■ Work to complete ■
All of the records should come back exactly as written.

■ Dataset records ■
>>>

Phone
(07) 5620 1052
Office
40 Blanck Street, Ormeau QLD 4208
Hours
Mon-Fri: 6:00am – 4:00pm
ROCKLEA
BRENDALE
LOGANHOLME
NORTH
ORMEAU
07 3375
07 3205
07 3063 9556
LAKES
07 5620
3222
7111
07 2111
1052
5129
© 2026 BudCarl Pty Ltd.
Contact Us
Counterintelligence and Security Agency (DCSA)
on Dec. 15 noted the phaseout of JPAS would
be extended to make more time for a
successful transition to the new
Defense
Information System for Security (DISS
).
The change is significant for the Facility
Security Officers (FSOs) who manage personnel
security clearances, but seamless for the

<<<

■ Task output ■
Phone
(07) 5620 1052
Office
40 Blanck Street, Ormeau QLD 4208
Hours
Mon-Fri: 6:00am – 4:00pm
ROCKLEA
BRENDALE
LOGANHOLME
NORTH
ORMEAU
07 3375
07 3205
07 3063 9556
LAKES
07 5620
3222
7111
07 2111
1052
5129
© 2026 BudCarl Pty Ltd.
Contact Us
Counterintelligence and Security Agency (DCSA)
on Dec. 15 noted the phaseout of JPAS would
be extended to make more time for a
successful transition to the new
Defense
Information System for Security (DISS
).
The change is significant for the Facility
Security Officers (FSOs) who manage personnel
security clearances, but seamless for the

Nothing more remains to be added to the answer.